Livestock manure around the globe is packed with antibiotic resistance genes (ARGs) that could threaten human health, according to a new study in Science Advances.
The study was published by Chinese and US researchers, who sampled 4,017 manure specimens from pigs, chickens, and cattle in 26 countries over 14 years.
Overall, the searchers found a substantial reservoir of known (2,291 subtypes) and latent ARGs (3,166 subtypes). The detections conferred potential resistance to 30 antibiotic classes.
Chicken manure showed the highest ARG diversity, followed by swine and cow manure. On average, chicken and swine samples contained 2.0 times the ARGs of that found in human feces, 2.5 times of that in sewage, and 18.3 times of that in soil.
This research shows that what happens on farms doesn’t stay on farms.
“This research shows that what happens on farms doesn’t stay on farms,” said James Tiedje, PhD, one of the authors of the study, in a press release from Michigan State University. “Genes from manure can make their way into the water we drink, the food we eat and the bacteria that make us sick.”
Chinese pig samples have highest levels
The authors then took additional information about clinical significance, potential for mobility, and higher risk ARGs to make a predictive global map of livestock resistome risks that can help guide research and policy.
They found that swine manure diversity in Asia (246 ARGs) and abundance (3.93 copies per cell) was significantly higher than on other continents, specifically for aminoglycoside and tetracycline resistance gene abundance. The chicken manure diversity was highest in the European samples, despite Scandinavian countries having some of the lowest rates of detection.

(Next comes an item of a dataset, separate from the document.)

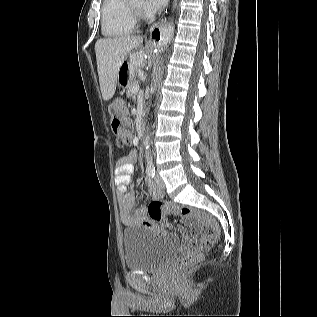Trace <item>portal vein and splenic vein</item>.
<instances>
[{"label": "portal vein and splenic vein", "mask_w": 317, "mask_h": 317, "mask_svg": "<svg viewBox=\"0 0 317 317\" xmlns=\"http://www.w3.org/2000/svg\"><path fill=\"white\" fill-rule=\"evenodd\" d=\"M139 91V85H135L132 89V92L136 94Z\"/></svg>", "instance_id": "portal-vein-and-splenic-vein-1"}]
</instances>
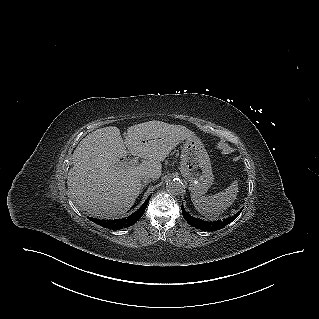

North America had the highest detections among bovine manure samples, with Canada having the most ARGs detected, followed by the United States.
“As the world’s largest pig producer, accounting for more than 50% of the global pig population, China displays higher bacterial abundance, diversity, and RSs [risk score] in pig manure than all other countries,” the authors wrote. “As the leading beef producers, the United States and Brazil exhibit notably higher resistome abundance and diversity in cattle manure compared to other countries, with the exception of Canada.”
Helpful One Health tool
The authors said their map could be used as a helpful One Health tool as countries battle antimicrobial resistance. According to the World Health Organization, antimicrobial resistance killed at least 1.27 million people worldwide, and was associated with nearly 5 million deaths, in 2019.
“There’s been a global push to reduce antibiotics in agriculture,” said Tiedje. “Denmark and other European countries led the way by banning growth-promotion antibiotics years ago and they’ve seen lower resistance levels as a result.
“The data from this study can help countries decide what’s most important for them to act on and where those efforts can have the biggest impact.”